**Action item:**
Exact copy, no pictures: return only the lines below from the line with "ピックの男子サッカー日本代表戦が行われる会場と同じ市" up to and including the line with "Packa, skrobka wysoka szpatuła".

[Records to process]

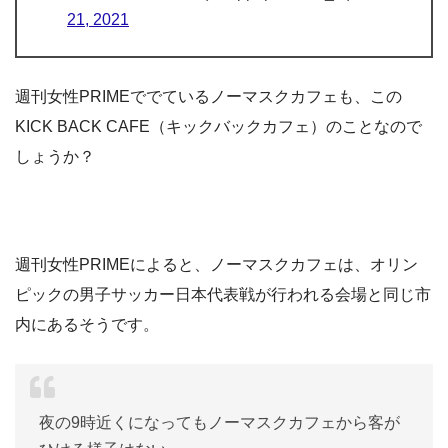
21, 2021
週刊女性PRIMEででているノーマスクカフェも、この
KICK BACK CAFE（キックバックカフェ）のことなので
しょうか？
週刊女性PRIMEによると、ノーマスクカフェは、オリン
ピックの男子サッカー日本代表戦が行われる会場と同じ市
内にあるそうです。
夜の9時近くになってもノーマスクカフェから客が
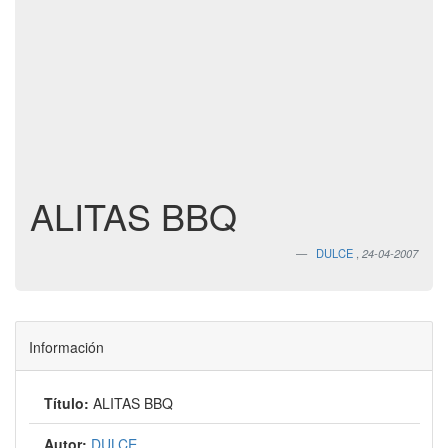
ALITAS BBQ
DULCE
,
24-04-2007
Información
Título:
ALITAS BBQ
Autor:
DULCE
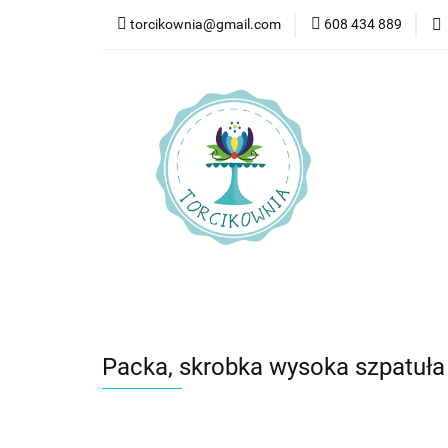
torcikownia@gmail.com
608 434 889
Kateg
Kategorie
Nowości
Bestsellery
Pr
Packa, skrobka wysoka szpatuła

[/Records to process]
[Records to process]

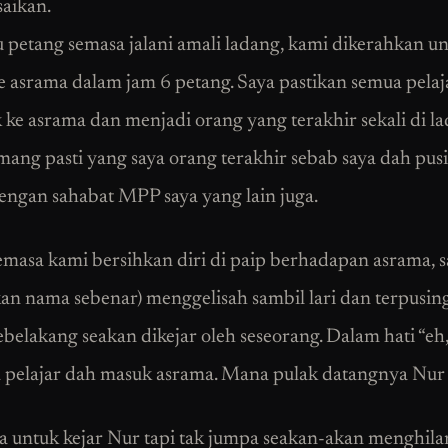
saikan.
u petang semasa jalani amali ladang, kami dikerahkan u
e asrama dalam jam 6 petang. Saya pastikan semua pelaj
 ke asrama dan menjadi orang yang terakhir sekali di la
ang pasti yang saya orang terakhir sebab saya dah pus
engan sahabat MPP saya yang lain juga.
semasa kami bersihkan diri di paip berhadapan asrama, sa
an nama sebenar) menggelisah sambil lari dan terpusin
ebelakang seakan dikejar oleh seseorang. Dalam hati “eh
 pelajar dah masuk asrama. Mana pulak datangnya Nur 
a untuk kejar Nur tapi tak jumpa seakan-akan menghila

[/Records to process]

**Exercise result:**
ピックの男子サッカー日本代表戦が行われる会場と同じ市
内にあるそうです。
夜の9時近くになってもノーマスクカフェから客が
ALITAS BBQ
DULCE
,
24-04-2007
Información
Título:
ALITAS BBQ
Autor:
DULCE
torcikownia@gmail.com
608 434 889
Kateg
Kategorie
Nowości
Bestsellery
Pr
Packa, skrobka wysoka szpatuła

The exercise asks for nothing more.